In this work, we analyzed scheduling data gathering with limited base station memory. We proved that this problem is strongly NP-hard. Simple heuristics and local search algorithms were proposed, and their performance was tested in computational experiments. We showed that the amount of available memory is the key parameter determining the performance of the heuristics.
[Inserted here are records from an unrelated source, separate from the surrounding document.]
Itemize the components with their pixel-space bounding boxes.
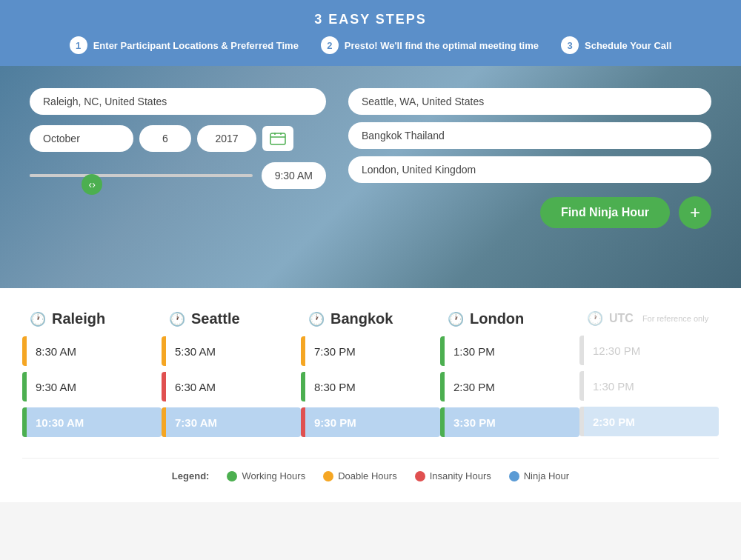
step-1-number: 1 [70, 36, 87, 54]
city-name-bangkok: Bangkok [330, 310, 393, 327]
city-name-raleigh: Raleigh [52, 310, 105, 327]
step-3: 3 Schedule Your Call [561, 36, 671, 54]
clock-icon-london: 🕐 [448, 311, 464, 327]
month-input[interactable] [30, 125, 133, 152]
find-ninja-hour-button[interactable]: Find Ninja Hour [540, 197, 670, 228]
step-2-number: 2 [321, 36, 339, 54]
working-hours-label: Working Hours [242, 470, 305, 481]
utc-note: For reference only [642, 314, 708, 323]
london-time-3: 3:30 PM [445, 409, 579, 436]
legend-label: Legend: [172, 470, 210, 481]
raleigh-time-2: 9:30 AM [27, 373, 162, 401]
city-header-london: 🕐 London [440, 310, 579, 327]
city-header-utc: 🕐 UTC For reference only [579, 310, 719, 327]
london-time-1: 1:30 PM [445, 338, 579, 365]
step-1: 1 Enter Participant Locations & Preferre… [70, 36, 299, 54]
city-header-bangkok: 🕐 Bangkok [301, 310, 440, 327]
page-title: 3 EASY STEPS [15, 12, 726, 27]
insanity-hours-dot [415, 471, 425, 481]
ninja-hour-label: Ninja Hour [524, 470, 569, 481]
utc-time-1: 12:30 PM [584, 337, 719, 364]
london-slot-2: 2:30 PM [440, 372, 579, 401]
ninja-hour-dot [509, 471, 519, 481]
working-hours-dot [227, 471, 237, 481]
results-section: 🕐 Raleigh 8:30 AM 9:30 AM 10:30 AM 🕐 Sea… [0, 288, 741, 502]
clock-icon-bangkok: 🕐 [308, 311, 325, 327]
utc-time-3: 2:30 PM [584, 408, 719, 436]
date-row [30, 125, 326, 152]
utc-slot-1: 12:30 PM [579, 336, 719, 365]
city-col-london: 🕐 London 1:30 PM 2:30 PM 3:30 PM [440, 310, 579, 443]
legend: Legend: Working Hours Doable Hours Insan… [22, 458, 719, 487]
legend-insanity-hours: Insanity Hours [415, 470, 491, 481]
bangkok-slot-1: 7:30 PM [301, 336, 440, 366]
bangkok-time-2: 8:30 PM [305, 373, 440, 401]
utc-slot-2: 1:30 PM [579, 371, 719, 401]
utc-time-2: 1:30 PM [584, 373, 719, 400]
step-2-label: Presto! We'll find the optimal meeting t… [345, 40, 539, 51]
right-column: Find Ninja Hour + [348, 88, 711, 229]
insanity-hours-label: Insanity Hours [430, 470, 491, 481]
city-col-raleigh: 🕐 Raleigh 8:30 AM 9:30 AM 10:30 AM [22, 310, 162, 443]
utc-slot-3: 2:30 PM [579, 407, 719, 436]
seattle-slot-3: 7:30 AM [162, 407, 301, 437]
step-3-number: 3 [561, 36, 579, 54]
city-header-raleigh: 🕐 Raleigh [22, 310, 162, 327]
doable-hours-dot [323, 471, 333, 481]
left-column: ‹› 9:30 AM [30, 88, 326, 189]
legend-ninja-hour: Ninja Hour [509, 470, 569, 481]
location1-input[interactable] [30, 88, 326, 115]
city-name-seattle: Seattle [191, 310, 240, 327]
raleigh-slot-1: 8:30 AM [22, 336, 162, 366]
location3-input[interactable] [348, 122, 711, 149]
seattle-time-3: 7:30 AM [166, 409, 301, 436]
step-1-label: Enter Participant Locations & Preferred … [93, 40, 299, 51]
slider-thumb[interactable]: ‹› [82, 174, 102, 195]
bangkok-time-1: 7:30 PM [305, 338, 440, 365]
bangkok-slot-2: 8:30 PM [301, 372, 440, 401]
slider-track: ‹› [30, 174, 253, 177]
seattle-time-1: 5:30 AM [166, 338, 301, 365]
time-slider-row: ‹› 9:30 AM [30, 162, 326, 189]
london-slot-1: 1:30 PM [440, 336, 579, 366]
raleigh-slot-2: 9:30 AM [22, 372, 162, 401]
city-name-utc: UTC [609, 312, 634, 325]
london-slot-3: 3:30 PM [440, 407, 579, 437]
action-row: Find Ninja Hour + [348, 196, 711, 229]
seattle-slot-2: 6:30 AM [162, 372, 301, 401]
city-columns: 🕐 Raleigh 8:30 AM 9:30 AM 10:30 AM 🕐 Sea… [22, 310, 719, 443]
step-2: 2 Presto! We'll find the optimal meeting… [321, 36, 539, 54]
year-input[interactable] [197, 125, 256, 152]
add-location-button[interactable]: + [679, 196, 711, 229]
location2-input[interactable] [348, 88, 711, 115]
steps-row: 1 Enter Participant Locations & Preferre… [15, 36, 726, 54]
time-display: 9:30 AM [262, 162, 326, 189]
city-col-bangkok: 🕐 Bangkok 7:30 PM 8:30 PM 9:30 PM [301, 310, 440, 443]
raleigh-slot-3: 10:30 AM [22, 407, 162, 437]
seattle-time-2: 6:30 AM [166, 373, 301, 401]
step-3-label: Schedule Your Call [585, 40, 671, 51]
time-slider[interactable]: ‹› [30, 168, 253, 183]
clock-icon-raleigh: 🕐 [30, 311, 46, 327]
city-name-london: London [470, 310, 524, 327]
seattle-slot-1: 5:30 AM [162, 336, 301, 366]
calendar-icon [270, 132, 286, 145]
city-col-utc: 🕐 UTC For reference only 12:30 PM 1:30 P… [579, 310, 719, 443]
hero-content: ‹› 9:30 AM Find Ninja Hour + [0, 66, 741, 251]
svg-rect-0 [270, 133, 285, 144]
location4-input[interactable] [348, 156, 711, 183]
london-time-2: 2:30 PM [445, 373, 579, 401]
bangkok-slot-3: 9:30 PM [301, 407, 440, 437]
city-header-seattle: 🕐 Seattle [162, 310, 301, 327]
legend-doable-hours: Doable Hours [323, 470, 397, 481]
clock-icon-utc: 🕐 [587, 310, 603, 327]
legend-working-hours: Working Hours [227, 470, 305, 481]
raleigh-time-1: 8:30 AM [27, 338, 162, 365]
doable-hours-label: Doable Hours [338, 470, 397, 481]
header-banner: 3 EASY STEPS 1 Enter Participant Locatio… [0, 0, 741, 66]
raleigh-time-3: 10:30 AM [27, 409, 162, 436]
day-input[interactable] [139, 125, 191, 152]
clock-icon-seattle: 🕐 [169, 311, 185, 327]
bangkok-time-3: 9:30 PM [305, 409, 440, 436]
calendar-button[interactable] [262, 126, 293, 151]
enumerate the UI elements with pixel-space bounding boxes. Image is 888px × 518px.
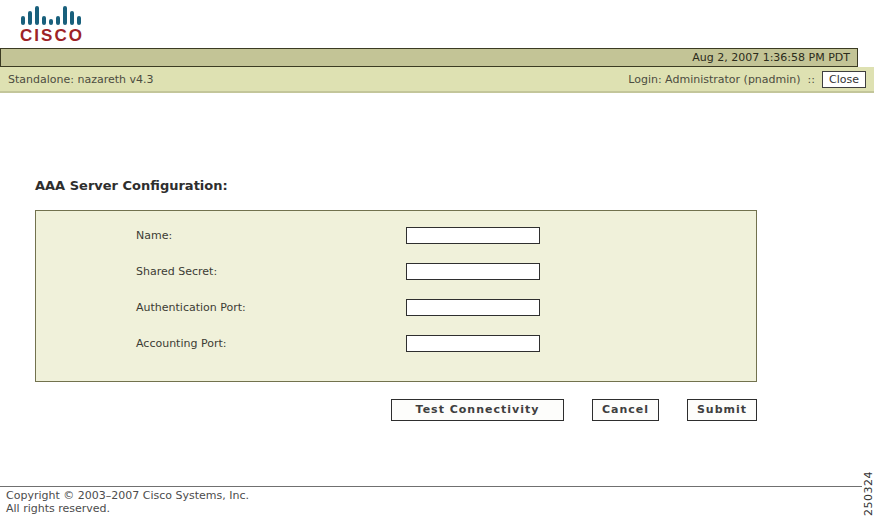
- action-button-row: Test Connectivity Cancel Submit: [35, 399, 757, 421]
- login-label: Login: Administrator (pnadmin): [628, 73, 800, 86]
- accounting-port-input[interactable]: [406, 335, 540, 352]
- session-bar: Standalone: nazareth v4.3 Login: Adminis…: [0, 67, 874, 93]
- accounting-port-label: Accounting Port:: [136, 337, 226, 350]
- figure-number: 250324: [862, 448, 880, 516]
- name-input[interactable]: [406, 227, 540, 244]
- form-row-authentication-port: Authentication Port:: [36, 299, 756, 319]
- datetime-text: Aug 2, 2007 1:36:58 PM PDT: [692, 51, 850, 64]
- footer-copyright: Copyright © 2003–2007 Cisco Systems, Inc…: [6, 489, 249, 515]
- cisco-logo: CISCO: [20, 4, 84, 46]
- copyright-line2: All rights reserved.: [6, 502, 249, 515]
- login-separator: ::: [808, 73, 815, 86]
- form-row-accounting-port: Accounting Port:: [36, 335, 756, 355]
- submit-button[interactable]: Submit: [687, 399, 757, 421]
- close-button[interactable]: Close: [822, 71, 866, 88]
- page-title: AAA Server Configuration:: [35, 178, 228, 193]
- datetime-bar: Aug 2, 2007 1:36:58 PM PDT: [0, 48, 858, 67]
- form-row-shared-secret: Shared Secret:: [36, 263, 756, 283]
- copyright-line1: Copyright © 2003–2007 Cisco Systems, Inc…: [6, 489, 249, 502]
- authentication-port-input[interactable]: [406, 299, 540, 316]
- page: CISCO Aug 2, 2007 1:36:58 PM PDT Standal…: [0, 0, 888, 518]
- footer-divider: [0, 486, 862, 487]
- form-row-name: Name:: [36, 227, 756, 247]
- standalone-label: Standalone: nazareth v4.3: [8, 73, 154, 86]
- cisco-logo-text: CISCO: [20, 26, 84, 46]
- shared-secret-label: Shared Secret:: [136, 265, 217, 278]
- cancel-button[interactable]: Cancel: [592, 399, 659, 421]
- authentication-port-label: Authentication Port:: [136, 301, 246, 314]
- cisco-bridge-bars-icon: [21, 4, 83, 25]
- aaa-config-panel: Name: Shared Secret: Authentication Port…: [35, 210, 757, 382]
- test-connectivity-button[interactable]: Test Connectivity: [391, 399, 564, 421]
- name-label: Name:: [136, 229, 172, 242]
- shared-secret-input[interactable]: [406, 263, 540, 280]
In general, it is easier to find good solutions if the memory limit is very small or very large. However, algorithm Alter performs best for the medium values of buffer size. Increasing the time A of processing one unit of data causes all algorithms to return better results, as the upper bound on the schedule quality \(1+C/A\) becomes smaller. Changing the dispersion of dataset sizes does not significantly influence the performance of the heuristics.

The average quality of results delivered by algorithms Inc and Alter is close to that of the random algorithm Rnd. Thus, these heuristics should not be used for solving our problem. Contrarily, algorithm LF produces very good schedules. Local search turned out to be a very effective way of constructing good solutions. It allows to find high quality schedules even if we choose a bad initial dataset sequence. Local search using dataset shifts is slower than that based on swaps, but it generates slightly better solutions. Still, the results obtained by the simple LF heuristic are close to those delivered by local search algorithms, and the running time of LF is much shorter. Thus, LF offers the best trade-off between the quality of results and the algorithm execution time, and is recommended as a very good tool for solving our problem. In the case when time is not an important factor, algorithm IncShift should be used, since its average results are the best among all analyzed heuristics, and it very often finds optimum schedules for the small instances.

In the future, the existence of theoretical guarantees (tighter than \(1+C/A\)) on the approximation ratios of the presented heuristics should be investigated. A possible extension of this work is to analyze data gathering networks in which the size of available base station memory varies in time. Such changes may be caused by other applications and services running on the base station. Constructing good scheduling algorithms for such systems will be an interesting challenge.